[Records drawn from a dataset]
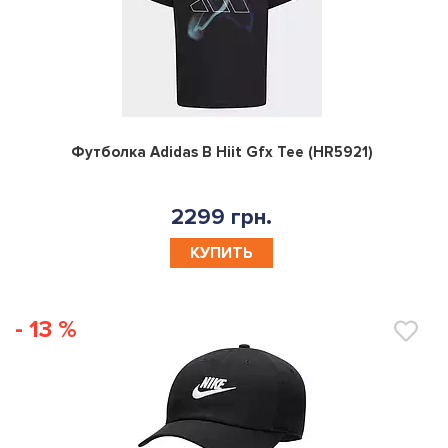
0
Футболка Adidas B Hiit Gfx Tee (HR5921)
2299 грн.
КУПИТЬ
- 13 %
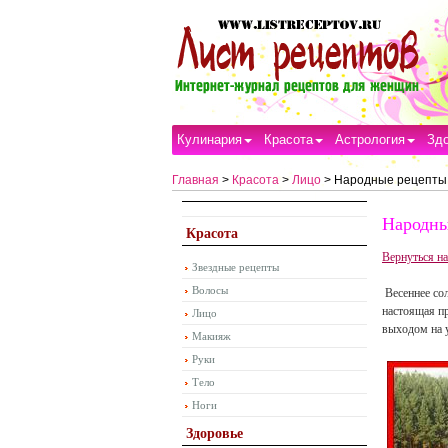
Кулинария
Красота
Астрология
Зд
Главная
>
Красота
>
Лицо
> Народные рецепты 
Народны
Красота
Вернуться на
Звездные рецепты
Волосы
Весеннее со
настоящая пр
Лицо
выходом на у
Макияж
Руки
Тело
Ноги
Здоровье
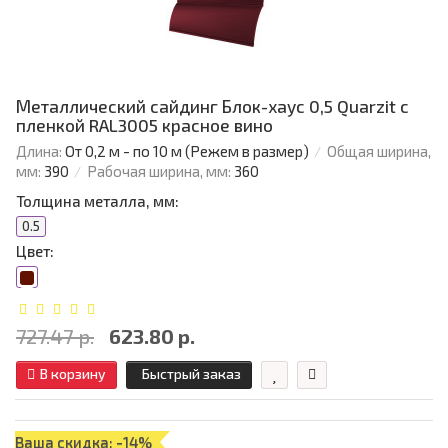
Металлический сайдинг Блок-хаус 0,5 Quarzit с
пленкой RAL3005 красное вино
Длина:
От 0,2 м - по 10 м (Режем в размер)
Общая ширина,
мм:
390
Рабочая ширина, мм:
360
Толщина металла, мм:
0.5
Цвет:
727.47 р.
623.80 р.
В корзину
Быстрый заказ
Ваша скидка: -14%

Required work – The answer is the line holding "пленкой RAL3005 красное вино" and all the lines after it through the end of the records, repeated exactly.

Answer section –
пленкой RAL3005 красное вино
Длина:
От 0,2 м - по 10 м (Режем в размер)
Общая ширина,
мм:
390
Рабочая ширина, мм:
360
Толщина металла, мм:
0.5
Цвет:
727.47 р.
623.80 р.
В корзину
Быстрый заказ
Ваша скидка: -14%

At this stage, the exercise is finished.